Snakes As Pets

Snakes are fascinating creatures and can make fantastic pets and though they are not as affectionate and cuddly as a dog or cat, they can still be very tame when handled daily and can form a special relationship and bond with their owner.

When considering a snake for a pet one should keep in mind that a snake is a long term commitment and not one to be taken on lightly, many snakes live 20 years or longer. Also snakes eat prey animals and though you can feed frozen not live, it can still be quite upsetting for those who are sensitive. You will also have to supply a safe environment for your snake, something that is big enough, offers him the proper climate and is escape proof.

Snakes are generally solitary creatures and should always be keep one per tank. Many snakes are cannibals and will eat their own kind. Snakes do fit well into a family but should not be kept in homes where there are young children and extra care should be taken in homes with other pets. Snakes are very good escape artists and it would be horrifying to come home and find your snake got out and ate your cat or toy dog. When buying your pet snake it is best to go to a breeder who offers captive bred, not wild caught snakes. Wild caught snakes do not make good pets as they are far harder to tame and can carry disease or parasites.

Just like any pet, all snake breeds have different personalities and needs. Beginners should start with one of the more docile easier to care for snakes like the Corn, King and Milk snakes or the Ball python. Those with experience might enjoy the Boa constrictor, Burmese python or Tree Boas and pythons. Venomous snakes, reticulated pythons and anacondas are simply too dangerous and should never be owned as pets.

One of the major reason many snake lovers hesitate to get one as a pet is the feeding of live food.
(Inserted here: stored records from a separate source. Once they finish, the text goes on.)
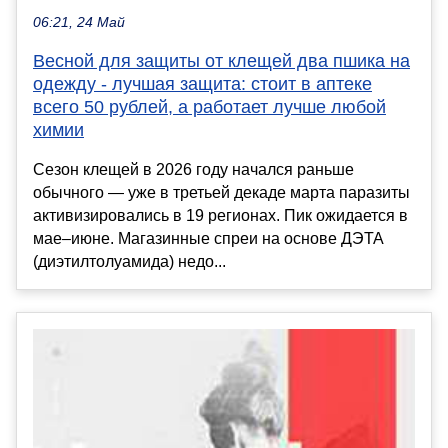
06:21, 24 Май
Весной для защиты от клещей два пшика на
одежду - лучшая защита: стоит в аптеке
всего 50 рублей, а работает лучше любой
химии
Сезон клещей в 2026 году начался раньше
обычного — уже в третьей декаде марта паразиты
активизировались в 19 регионах. Пик ожидается в
мае–июне. Магазинные спреи на основе ДЭТА
(диэтилтолуамида) недо...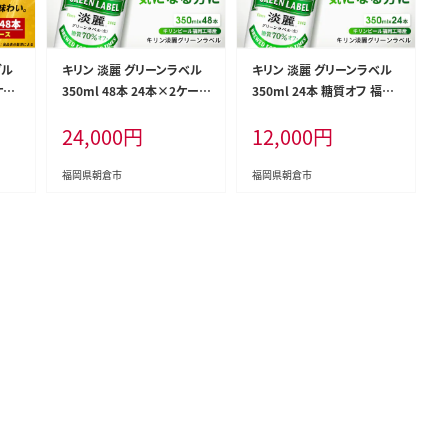
ブル
キリン 淡麗 グリーンラベル
キリン 淡麗 グリーンラベル
ケー
350ml 48本 24本×2ケース
350ml 24本 糖質オフ 福岡
岡工
糖質オフ 福岡工場産 お酒
工場産 お酒 ビール キリンビ
24,000
円
12,000
円
 お
ビール キリンビール 発泡酒
ール 発泡酒 送料無料 ギフ
 発
送料無料 ギフト 内祝い
ト 内祝い ケース
爽快
福岡県朝倉市
福岡県朝倉市
贈答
Thankfully there is a choice. Owners can buy pre-killed frozen rodents and simply keep them in their freezer until needed. Many fanciers feel that pre-killed food is safer as there is less chance of disease and parasites and no worries about your snake getting hurt from trying to catch an ornery dinner that just might fight back. Most snakes adjust well to pre-killed food, but it certainly helps if they are started on them at a young age. The food should be completely thawed and warmed a bit. Snakes should also have available to them a shallow bowl on fresh room temperature water, this is not only for quenching his thirst but also for soaking in. The bowl should be heavy enough that it doesn't tip over.
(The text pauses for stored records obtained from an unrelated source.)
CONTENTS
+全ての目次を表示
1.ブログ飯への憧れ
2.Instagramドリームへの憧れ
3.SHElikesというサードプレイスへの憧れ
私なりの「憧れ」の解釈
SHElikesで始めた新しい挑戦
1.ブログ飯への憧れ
A snake needs a home that is at least two-thirds their adult size, one that is very secure and escape proof. They also need a warm area for basking in and a shaded area if they get too hot. For smaller snakes a hideaway is also a good idea.

When going out to purchase your first snake be sure to look for a snake that shows signs of good health, like regular tongue flicks, neither too fat or thin and it should not be shedding. Check to be sure they have no ticks or parasites. If you are planning on feeding pre-killed food be sure that the breeder has already been feeding the same. Take the time to do thorough research on your chosen snake, learn everything you can about them so you know exactly what you are doing.

A snake is a big commitment and like any pet should only be added into your life after much thought, consideration and research. Snakes can be expensive and do take time and dedication, but for the right person can make an excellent and interesting companion.